[Dataset entries]
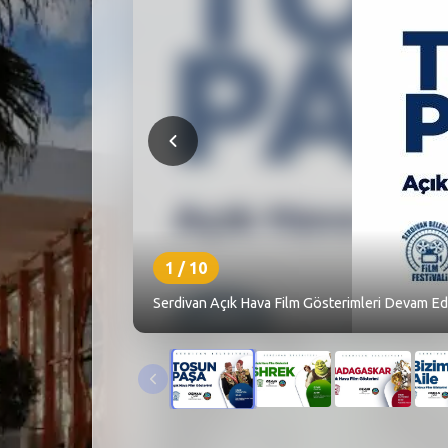
1
/
10
Serdivan Açık Hava Film Gösterimleri Devam Edi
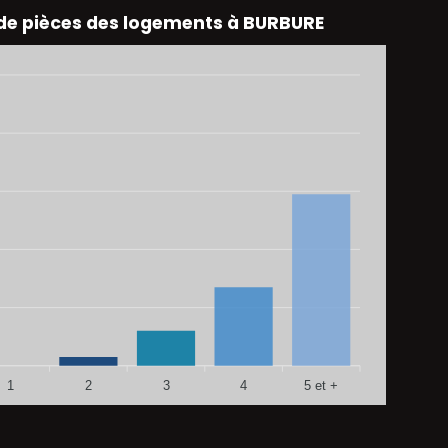
e pièces des logements à BURBURE
1
2
3
4
5 et +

▸ Activity: Every entry above needs to be duplicated precisely, and none of the pictures should appear.

▸ Solution to this task:
1
/
10
Serdivan Açık Hava Film Gösterimleri Devam Edi
e pièces des logements à BURBURE
1
2
3
4
5 et +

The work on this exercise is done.